▸ **AIM OF THE EXERCISE**
Please work out how many lines include the word "shared" in the entries, and reply with only the count.

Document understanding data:
# # # # # # #
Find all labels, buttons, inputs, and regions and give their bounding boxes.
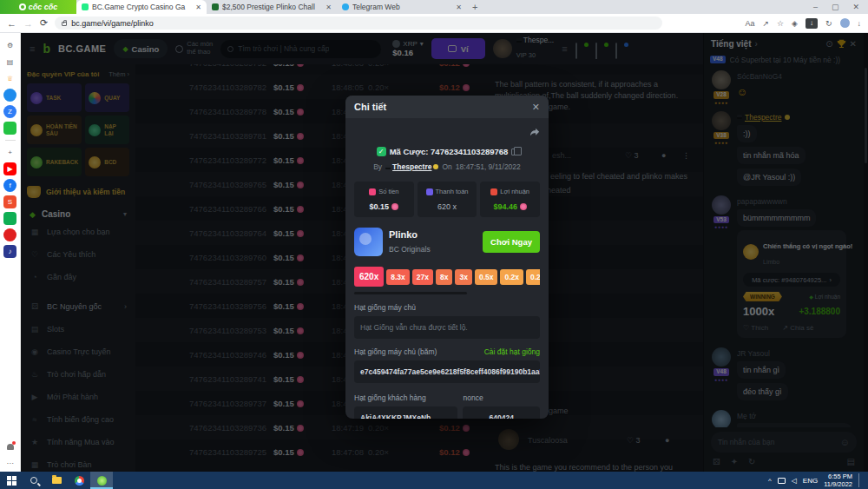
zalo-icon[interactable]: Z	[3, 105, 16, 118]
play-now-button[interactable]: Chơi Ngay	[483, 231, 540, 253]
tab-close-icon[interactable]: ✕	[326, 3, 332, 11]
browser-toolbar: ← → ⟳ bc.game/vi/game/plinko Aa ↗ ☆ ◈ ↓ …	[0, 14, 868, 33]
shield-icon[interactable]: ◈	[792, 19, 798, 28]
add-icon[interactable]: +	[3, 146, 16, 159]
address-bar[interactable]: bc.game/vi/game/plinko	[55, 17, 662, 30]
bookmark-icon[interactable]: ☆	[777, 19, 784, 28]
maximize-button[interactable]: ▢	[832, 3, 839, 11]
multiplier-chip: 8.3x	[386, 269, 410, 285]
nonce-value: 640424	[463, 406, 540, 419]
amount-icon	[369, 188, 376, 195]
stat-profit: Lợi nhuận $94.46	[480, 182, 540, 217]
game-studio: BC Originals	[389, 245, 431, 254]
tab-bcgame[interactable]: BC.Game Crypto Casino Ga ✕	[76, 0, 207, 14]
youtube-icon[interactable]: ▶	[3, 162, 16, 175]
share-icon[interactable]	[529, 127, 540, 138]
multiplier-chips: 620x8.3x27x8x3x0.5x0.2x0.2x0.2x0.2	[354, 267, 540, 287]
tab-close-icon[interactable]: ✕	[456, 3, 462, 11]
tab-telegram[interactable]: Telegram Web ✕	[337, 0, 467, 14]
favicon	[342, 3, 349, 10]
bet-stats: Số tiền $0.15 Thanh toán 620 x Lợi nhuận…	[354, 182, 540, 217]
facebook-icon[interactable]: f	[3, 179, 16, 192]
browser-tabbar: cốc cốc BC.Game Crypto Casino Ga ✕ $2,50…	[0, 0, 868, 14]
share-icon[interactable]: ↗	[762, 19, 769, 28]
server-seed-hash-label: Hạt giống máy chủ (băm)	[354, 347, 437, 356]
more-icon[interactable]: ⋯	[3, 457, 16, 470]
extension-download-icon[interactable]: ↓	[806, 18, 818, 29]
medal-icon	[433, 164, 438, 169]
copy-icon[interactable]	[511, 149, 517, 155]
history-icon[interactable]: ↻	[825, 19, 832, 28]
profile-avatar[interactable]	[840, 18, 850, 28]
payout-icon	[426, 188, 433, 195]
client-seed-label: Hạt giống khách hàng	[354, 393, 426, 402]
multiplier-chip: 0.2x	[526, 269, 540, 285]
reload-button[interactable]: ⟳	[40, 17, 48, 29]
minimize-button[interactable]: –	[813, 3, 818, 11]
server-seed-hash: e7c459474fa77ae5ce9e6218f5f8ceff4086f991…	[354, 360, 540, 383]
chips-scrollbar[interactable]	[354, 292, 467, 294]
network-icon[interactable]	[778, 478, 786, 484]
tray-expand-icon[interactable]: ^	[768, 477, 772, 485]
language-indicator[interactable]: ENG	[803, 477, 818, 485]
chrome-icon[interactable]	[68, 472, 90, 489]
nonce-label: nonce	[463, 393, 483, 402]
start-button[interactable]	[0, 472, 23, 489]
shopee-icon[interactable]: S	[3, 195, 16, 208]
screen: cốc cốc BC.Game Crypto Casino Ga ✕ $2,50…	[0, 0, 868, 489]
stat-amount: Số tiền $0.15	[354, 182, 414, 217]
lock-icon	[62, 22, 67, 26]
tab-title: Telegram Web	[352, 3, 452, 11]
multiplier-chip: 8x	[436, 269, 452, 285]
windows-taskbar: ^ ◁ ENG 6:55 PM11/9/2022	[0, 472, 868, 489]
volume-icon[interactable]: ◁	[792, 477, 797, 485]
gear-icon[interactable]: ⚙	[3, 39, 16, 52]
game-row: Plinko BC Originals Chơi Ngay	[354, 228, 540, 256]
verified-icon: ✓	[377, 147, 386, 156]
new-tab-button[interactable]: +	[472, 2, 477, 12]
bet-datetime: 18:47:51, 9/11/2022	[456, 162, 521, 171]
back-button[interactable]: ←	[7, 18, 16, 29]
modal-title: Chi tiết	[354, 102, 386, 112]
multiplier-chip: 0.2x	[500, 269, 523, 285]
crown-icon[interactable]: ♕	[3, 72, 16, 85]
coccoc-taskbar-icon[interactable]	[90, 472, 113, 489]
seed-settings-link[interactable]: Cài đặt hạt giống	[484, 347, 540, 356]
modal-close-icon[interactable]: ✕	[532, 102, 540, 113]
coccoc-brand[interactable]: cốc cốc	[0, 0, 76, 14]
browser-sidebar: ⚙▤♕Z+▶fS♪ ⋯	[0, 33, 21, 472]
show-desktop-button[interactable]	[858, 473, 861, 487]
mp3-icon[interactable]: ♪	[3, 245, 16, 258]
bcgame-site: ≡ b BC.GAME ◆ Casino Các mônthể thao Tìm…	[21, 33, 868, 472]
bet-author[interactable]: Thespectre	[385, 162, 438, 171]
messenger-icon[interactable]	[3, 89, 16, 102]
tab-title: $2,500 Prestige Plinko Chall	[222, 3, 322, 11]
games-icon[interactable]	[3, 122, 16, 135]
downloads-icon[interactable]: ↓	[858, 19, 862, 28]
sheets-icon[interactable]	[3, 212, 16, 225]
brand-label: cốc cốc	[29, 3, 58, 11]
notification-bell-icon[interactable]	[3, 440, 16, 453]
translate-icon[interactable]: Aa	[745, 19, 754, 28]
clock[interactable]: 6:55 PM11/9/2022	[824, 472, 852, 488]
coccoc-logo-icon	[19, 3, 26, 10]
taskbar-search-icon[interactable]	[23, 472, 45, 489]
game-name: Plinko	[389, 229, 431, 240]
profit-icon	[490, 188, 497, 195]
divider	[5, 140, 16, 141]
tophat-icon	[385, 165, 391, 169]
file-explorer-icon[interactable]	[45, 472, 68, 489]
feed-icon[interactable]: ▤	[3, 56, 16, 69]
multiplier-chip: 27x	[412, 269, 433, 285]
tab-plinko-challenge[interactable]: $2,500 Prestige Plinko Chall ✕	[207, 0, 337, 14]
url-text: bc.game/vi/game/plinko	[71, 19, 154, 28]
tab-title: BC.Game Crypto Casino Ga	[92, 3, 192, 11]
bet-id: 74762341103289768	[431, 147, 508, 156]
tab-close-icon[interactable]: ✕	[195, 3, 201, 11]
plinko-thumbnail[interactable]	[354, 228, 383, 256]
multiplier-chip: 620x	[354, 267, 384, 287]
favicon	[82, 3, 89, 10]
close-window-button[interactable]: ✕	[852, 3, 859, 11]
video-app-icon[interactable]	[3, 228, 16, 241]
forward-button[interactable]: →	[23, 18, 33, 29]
# # # # # # #
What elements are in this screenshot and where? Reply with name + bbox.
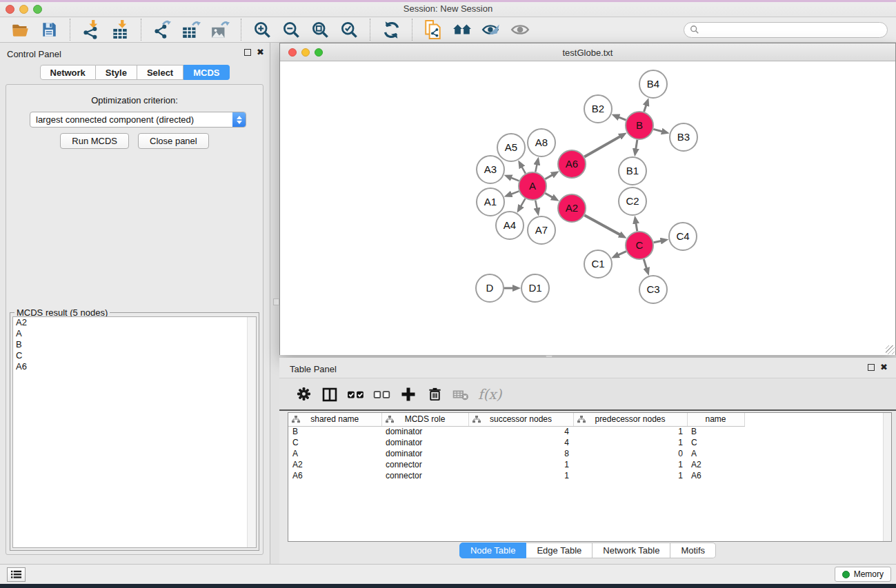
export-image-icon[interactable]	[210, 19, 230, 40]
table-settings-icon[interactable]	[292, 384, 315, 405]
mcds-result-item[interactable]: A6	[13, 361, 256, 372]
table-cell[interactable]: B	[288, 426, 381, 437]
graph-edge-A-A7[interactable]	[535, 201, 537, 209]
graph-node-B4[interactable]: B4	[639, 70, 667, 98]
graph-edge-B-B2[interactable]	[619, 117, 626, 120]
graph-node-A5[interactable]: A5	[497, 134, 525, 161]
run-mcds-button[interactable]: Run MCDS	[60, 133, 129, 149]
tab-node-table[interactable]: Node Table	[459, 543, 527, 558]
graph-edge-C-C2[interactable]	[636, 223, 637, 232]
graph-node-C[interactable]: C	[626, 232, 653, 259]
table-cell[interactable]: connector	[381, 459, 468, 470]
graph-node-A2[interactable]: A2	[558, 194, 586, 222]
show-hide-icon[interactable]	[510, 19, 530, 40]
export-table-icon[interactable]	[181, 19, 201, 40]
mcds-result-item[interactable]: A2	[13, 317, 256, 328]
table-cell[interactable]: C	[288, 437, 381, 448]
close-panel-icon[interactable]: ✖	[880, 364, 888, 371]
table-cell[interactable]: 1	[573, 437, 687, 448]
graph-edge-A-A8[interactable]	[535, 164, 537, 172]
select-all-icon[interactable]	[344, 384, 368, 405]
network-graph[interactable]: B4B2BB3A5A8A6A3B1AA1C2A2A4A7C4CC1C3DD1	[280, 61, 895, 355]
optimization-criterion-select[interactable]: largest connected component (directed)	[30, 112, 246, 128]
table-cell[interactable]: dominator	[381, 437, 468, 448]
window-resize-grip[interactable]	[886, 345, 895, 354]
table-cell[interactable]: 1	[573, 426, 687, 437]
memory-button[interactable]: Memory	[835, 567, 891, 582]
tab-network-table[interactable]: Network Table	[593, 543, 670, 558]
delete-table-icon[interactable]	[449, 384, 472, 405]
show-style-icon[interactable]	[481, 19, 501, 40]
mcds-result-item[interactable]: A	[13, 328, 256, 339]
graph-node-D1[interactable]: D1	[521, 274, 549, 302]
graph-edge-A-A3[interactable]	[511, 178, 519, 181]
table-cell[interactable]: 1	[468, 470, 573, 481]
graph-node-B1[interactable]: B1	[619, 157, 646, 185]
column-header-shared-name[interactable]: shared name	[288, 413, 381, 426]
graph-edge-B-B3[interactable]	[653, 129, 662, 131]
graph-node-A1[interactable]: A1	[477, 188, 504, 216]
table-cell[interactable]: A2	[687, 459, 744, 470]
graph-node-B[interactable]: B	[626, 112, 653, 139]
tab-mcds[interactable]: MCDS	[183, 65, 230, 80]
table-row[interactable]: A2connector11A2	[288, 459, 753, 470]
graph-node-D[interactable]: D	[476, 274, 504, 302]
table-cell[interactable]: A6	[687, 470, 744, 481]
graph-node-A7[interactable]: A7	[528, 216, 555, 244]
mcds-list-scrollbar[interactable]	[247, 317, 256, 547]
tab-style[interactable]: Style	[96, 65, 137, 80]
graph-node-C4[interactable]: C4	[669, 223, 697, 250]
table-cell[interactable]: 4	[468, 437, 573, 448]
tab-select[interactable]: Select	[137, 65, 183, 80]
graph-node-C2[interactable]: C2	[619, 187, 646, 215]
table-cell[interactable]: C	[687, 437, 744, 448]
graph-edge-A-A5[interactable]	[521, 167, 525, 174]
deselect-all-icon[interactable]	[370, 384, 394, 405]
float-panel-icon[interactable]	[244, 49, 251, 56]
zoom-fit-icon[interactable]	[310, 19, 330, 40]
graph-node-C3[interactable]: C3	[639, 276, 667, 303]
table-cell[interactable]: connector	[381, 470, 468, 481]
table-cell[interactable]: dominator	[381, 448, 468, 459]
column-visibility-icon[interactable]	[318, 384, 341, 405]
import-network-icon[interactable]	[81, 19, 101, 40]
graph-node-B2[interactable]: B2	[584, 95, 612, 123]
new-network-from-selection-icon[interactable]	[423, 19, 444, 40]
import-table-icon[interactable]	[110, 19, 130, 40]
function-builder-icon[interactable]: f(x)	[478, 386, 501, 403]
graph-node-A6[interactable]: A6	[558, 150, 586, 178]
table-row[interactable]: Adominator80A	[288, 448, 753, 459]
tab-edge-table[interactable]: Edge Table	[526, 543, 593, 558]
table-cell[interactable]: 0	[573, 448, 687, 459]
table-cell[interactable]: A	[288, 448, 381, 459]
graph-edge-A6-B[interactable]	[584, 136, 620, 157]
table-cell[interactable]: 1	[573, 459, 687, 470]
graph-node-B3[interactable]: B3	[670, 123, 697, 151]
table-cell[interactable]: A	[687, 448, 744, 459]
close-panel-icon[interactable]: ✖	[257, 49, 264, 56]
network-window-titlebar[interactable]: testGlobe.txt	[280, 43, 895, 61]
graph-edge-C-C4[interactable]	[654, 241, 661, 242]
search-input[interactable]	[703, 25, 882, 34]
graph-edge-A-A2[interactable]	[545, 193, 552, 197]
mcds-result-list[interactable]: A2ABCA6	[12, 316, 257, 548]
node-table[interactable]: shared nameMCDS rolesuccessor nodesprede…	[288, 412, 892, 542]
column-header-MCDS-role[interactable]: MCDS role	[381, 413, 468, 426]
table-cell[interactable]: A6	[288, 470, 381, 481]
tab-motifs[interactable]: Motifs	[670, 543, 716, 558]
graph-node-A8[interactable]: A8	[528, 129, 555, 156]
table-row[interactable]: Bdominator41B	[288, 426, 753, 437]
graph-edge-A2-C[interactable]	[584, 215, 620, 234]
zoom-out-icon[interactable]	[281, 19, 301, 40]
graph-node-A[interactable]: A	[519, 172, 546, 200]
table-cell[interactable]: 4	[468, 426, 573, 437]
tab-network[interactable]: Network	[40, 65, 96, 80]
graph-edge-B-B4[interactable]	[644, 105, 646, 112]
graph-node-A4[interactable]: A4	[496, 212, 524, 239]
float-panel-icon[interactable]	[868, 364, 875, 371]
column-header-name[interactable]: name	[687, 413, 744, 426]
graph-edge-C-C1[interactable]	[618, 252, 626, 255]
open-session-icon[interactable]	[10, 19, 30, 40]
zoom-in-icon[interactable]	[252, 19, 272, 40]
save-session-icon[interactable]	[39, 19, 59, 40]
# # # # # # #
▸ **RESULT**
2